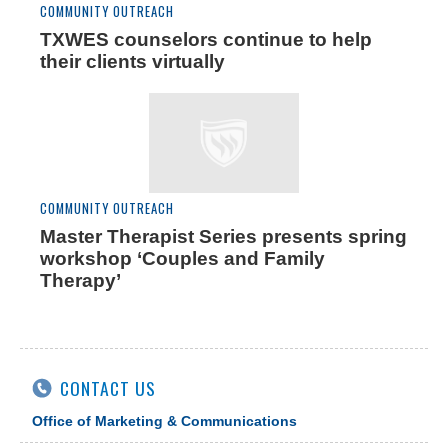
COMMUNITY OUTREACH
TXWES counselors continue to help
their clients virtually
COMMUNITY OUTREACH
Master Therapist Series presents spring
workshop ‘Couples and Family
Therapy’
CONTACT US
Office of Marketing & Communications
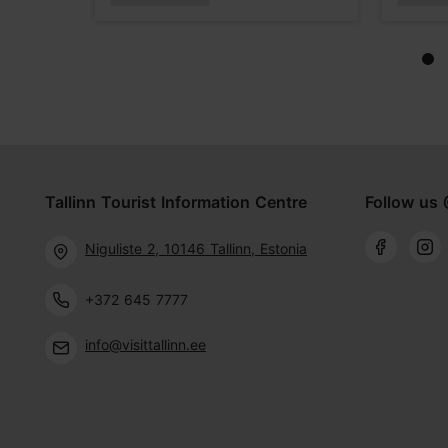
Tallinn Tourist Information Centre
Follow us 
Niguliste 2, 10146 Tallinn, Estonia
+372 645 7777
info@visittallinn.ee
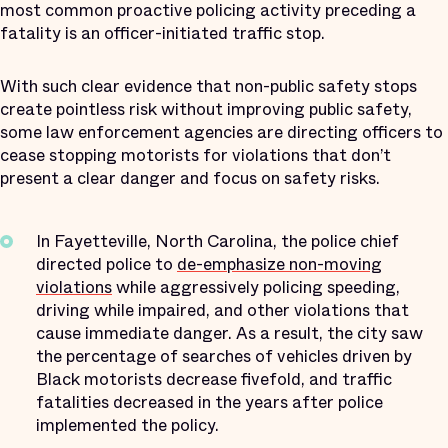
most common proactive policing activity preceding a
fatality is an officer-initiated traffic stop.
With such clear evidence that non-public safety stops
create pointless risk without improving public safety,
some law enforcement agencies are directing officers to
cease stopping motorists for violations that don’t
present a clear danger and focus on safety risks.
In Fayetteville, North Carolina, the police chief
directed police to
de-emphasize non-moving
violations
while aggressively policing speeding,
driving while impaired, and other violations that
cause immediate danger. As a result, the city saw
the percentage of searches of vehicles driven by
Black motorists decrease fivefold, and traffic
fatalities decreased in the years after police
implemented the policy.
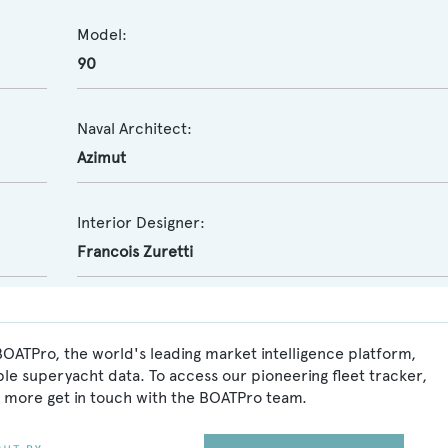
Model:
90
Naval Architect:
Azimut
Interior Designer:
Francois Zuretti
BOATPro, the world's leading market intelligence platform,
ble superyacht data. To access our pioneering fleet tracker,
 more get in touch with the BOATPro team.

....

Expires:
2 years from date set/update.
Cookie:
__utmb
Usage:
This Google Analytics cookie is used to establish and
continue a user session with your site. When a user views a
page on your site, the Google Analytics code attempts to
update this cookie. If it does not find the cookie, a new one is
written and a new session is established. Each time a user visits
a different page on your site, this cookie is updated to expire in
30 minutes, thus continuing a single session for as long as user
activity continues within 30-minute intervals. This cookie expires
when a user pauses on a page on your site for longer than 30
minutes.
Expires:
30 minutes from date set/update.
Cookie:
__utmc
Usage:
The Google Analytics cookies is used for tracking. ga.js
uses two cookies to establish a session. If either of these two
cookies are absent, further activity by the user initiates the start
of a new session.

....

## WORK ITEM
Lines with the word "activity": copy each one from the data above.

## FINISHED EXERCISE
most common proactive policing activity preceding a
activity continues within 30-minute intervals. This cookie expires
cookies are absent, further activity by the user initiates the start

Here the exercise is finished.